Since the inception of engine-propelled vehicles it has been necessary to transfer power from the engine to at least one (1) drive wheel. While many schemes have been implemented to transfer power one highly successful approach is to couple the engine output to a transmission and from the transmission to a drive shaft and from the drive shaft to a transaxle and from the transaxle to one (1) or more wheels.
The foregoing drive train has at least one (1) major problem when used in modern vehicles. Modern vehicles have suspension systems that provide comfort, stability, and improved handling characteristics. Such suspension systems require the drive train to operate over varying angles between the transmission and the transaxle. Since straight-line drive trains are unsuitable some means of handling varying drive train angles is required.

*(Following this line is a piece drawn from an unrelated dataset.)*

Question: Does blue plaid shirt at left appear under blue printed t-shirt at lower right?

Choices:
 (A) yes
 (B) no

One (1) very successful approach to handling varying drive train angles is to insert a “U” joint between the transmission and the transaxle. While “U” joints are remarkably strong and allow varying drive train angles, in practice the angle ranges are limited. As the angle gets too great “U” joints become difficult to turn and “notchy” in that smooth rotation is lost.
When the range of drive train angles becomes too great, such as in modern front wheel drives systems, “U” joints become ineffective. Modern front wheel drive systems can and do develop drive train angles that “U” joints just cannot properly handle. Because of that modern front wheel drive systems replace “U” joints with coupling joints that can handle much large drive train angles.
Coupling joints transfer power in such a manner that the rotational velocity between the power drive side and the output drive side remain constant. In “U” joints, the rotational velocity varies over a complete rotation. The greater the drive train angle the larger the rotational velocity varies.
While many different implementations of coupling joints have been developed over the years as a general rule coupling joints have various problems that “U” joints typically don't suffer from. Coupling joints are usually not as strong as “U” joints, they suffer from a high sensitivity to contamination, they have numerous components parts, they are heavy and rather difficult to assemble and difficult to install, and they can be very difficult and expensive to lubricate.
Accordingly, there exists a need for relatively strong coupling joints that are relatively insensitive to contamination, have fewer components and are thus lighter, and are easy to assemble, install and lubricate.